Novel gene associations for traits from electronic health records
Novel associations of several EHR-derived traits, primarily with rare variants in Generation Scotland: March 2017
Some diseases “run in the family”. That is, they are partially caused by complex genetic factors. A new study from the Quantitative Traits in Health and Disease group at the MRC Institute of Genetics and Molecular Medicine used the Generation Scotland: Scottish Family Health Study (GS:SFHS) to gain insight into the genetics that underlie medically-relevant traits such as blood pressure, heart rate, blood glucose and uric acid levels. The study, published in Genome Medicine, employed genome-wide association studies (GWAS) and confirms previously known associations between genetic regions and traits, but also boasts novel findings, mainly with rare genetic variants that may have become enriched in this population. The value of linking participants’ electronic health records (EHRs) is demonstrated by replicating an association with a well-established genetic region known to affect serum urate levels. GS:SFHS is a family-based population cohort with 20,000 genotyped individuals whose physiological and psychological traits were measured.
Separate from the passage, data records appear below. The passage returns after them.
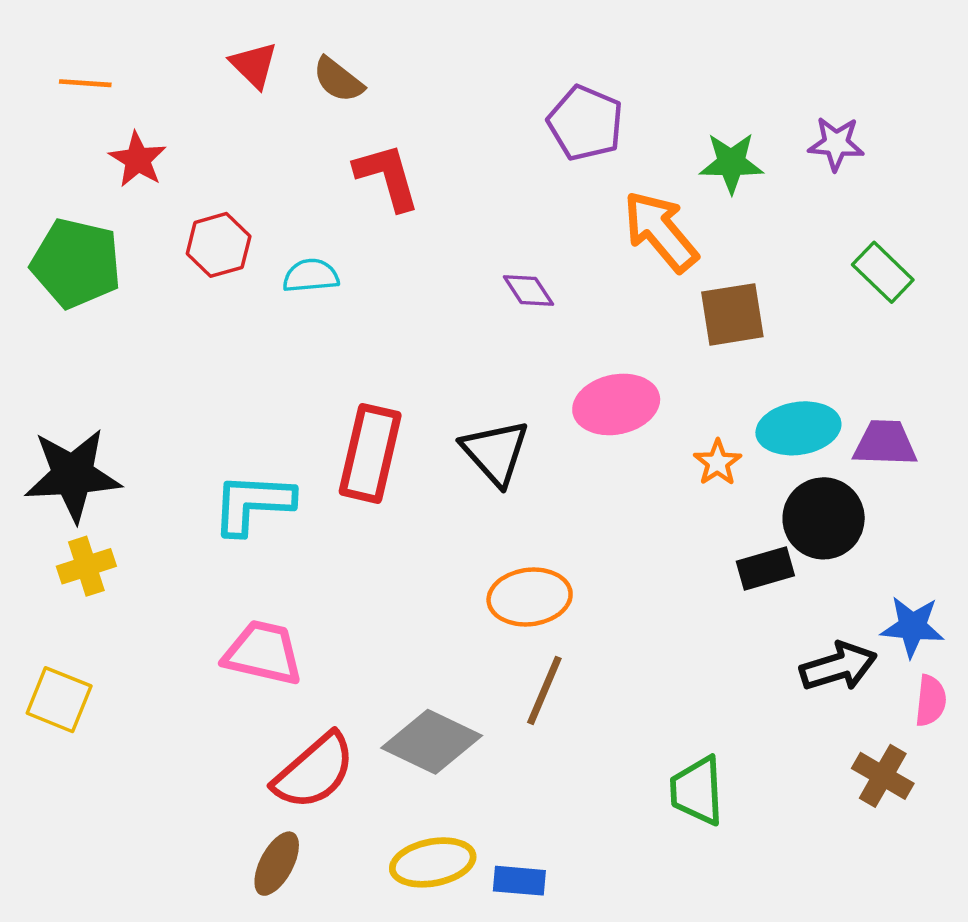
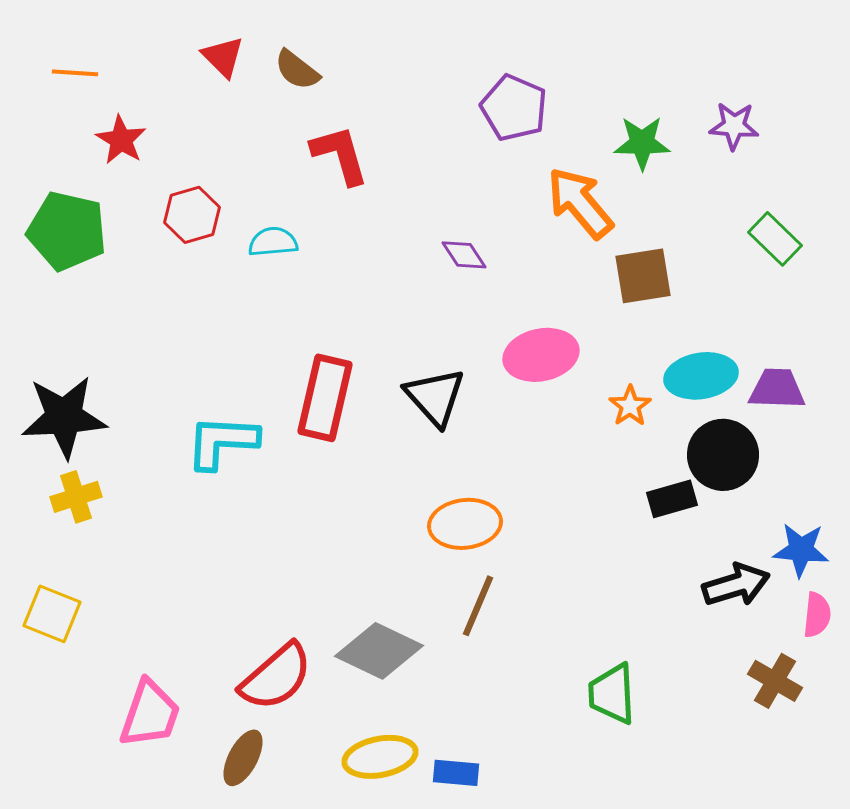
pink trapezoid: (263, 653) -> (150, 714), moved, turned 96

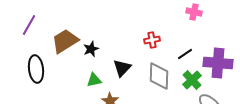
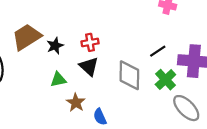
red cross: (152, 40) -> (90, 42), moved
black triangle: (122, 68) -> (89, 66), turned -30

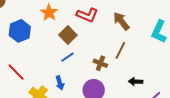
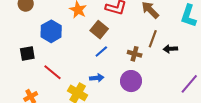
black arrow: (136, 82) -> (170, 49), moved
blue arrow: (60, 83) -> (97, 78), turned -72

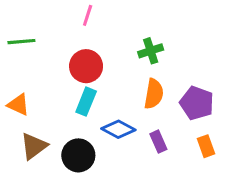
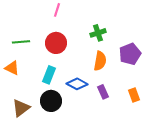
green line: (21, 42) -> (21, 42), moved
cyan rectangle: (86, 102) -> (49, 75), moved
purple pentagon: (197, 103) -> (130, 54), moved, turned 30
brown triangle: (34, 146) -> (21, 108), moved

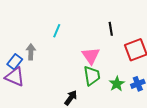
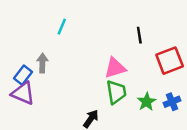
cyan line: (57, 31) -> (62, 27), moved
pink triangle: (91, 56) -> (115, 68), turned 48

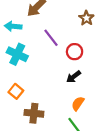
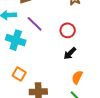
purple line: (51, 38) -> (35, 24), moved

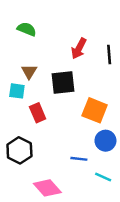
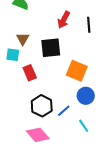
black hexagon: (19, 150) -> (42, 106), moved
blue line: (79, 159) -> (64, 111), turned -48
cyan line: (103, 177) -> (84, 126), turned 32

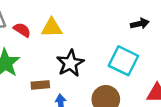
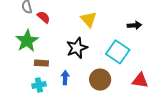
yellow triangle: (52, 28) -> (89, 19), moved, turned 42
brown rectangle: (40, 85) -> (41, 63), moved

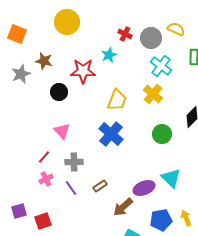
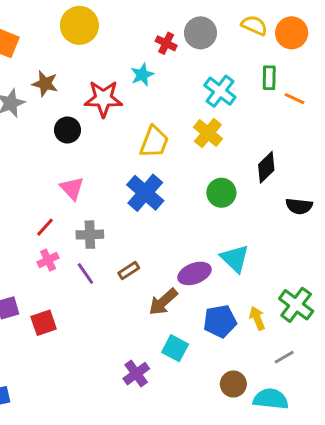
yellow semicircle: (176, 29) -> (254, 25), moved
gray circle: (151, 38) -> (200, 33), moved

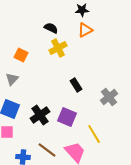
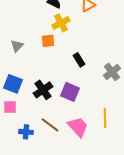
orange square: (21, 55) -> (48, 41), moved, turned -32
gray triangle: (12, 79) -> (17, 46), moved
yellow line: (94, 134) -> (105, 118), moved, turned 30

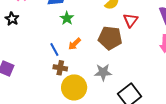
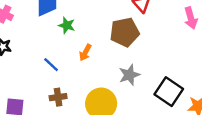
blue line: (54, 50) -> (51, 65), moved
brown cross: (60, 68) -> (58, 97), moved

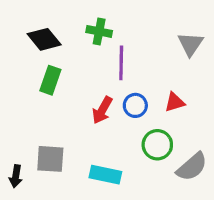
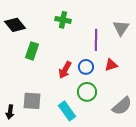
black diamond: (44, 39) -> (15, 25), moved
purple line: (121, 63) -> (96, 40), moved
green circle: (157, 145) -> (87, 92), moved
cyan rectangle: (105, 175) -> (67, 111), turned 42

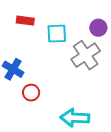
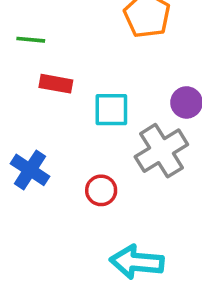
red circle: (31, 93) -> (101, 190), moved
Additionally, participants consented to linking their electronic health records, which allowed the researchers to study traits that were not specifically collected for research. Humans have, on average, 10 million genetic variants in their genome, but genotyping reveals less than one tenth of these, missing many rare variants. The researchers filled in these blanks using a technique called imputation, drawing on the fact that variants that are near each other tend to be inherited together. This study demonstrates the value of leveraging electronic health records (EHRs) and statistical methods to boost the power of genetic studies at no additional cost. It also reveals novel genetic associations that will be useful for predicting individuals’ risks for developing certain conditions such as hypertension or diabetes.
Nagy R, Boutin TS, Marten J, Huffman JE, Kerr SM, Campbell A, Evenden L, Gibson J, Amador C, Howard DM, Navarro P, Morris A, Deary IJ, Hocking LJ, Padmanabhan S, Smith BH, Joshi P, Wilson JF, Hastie ND, Wright AF, McIntosh AM, Porteous DJ, Haley CS, Vitart V, Hayward C.
Genome Med. 2017 Mar 7;9(1):23. doi: 10.1186/s13073-017-0414-4.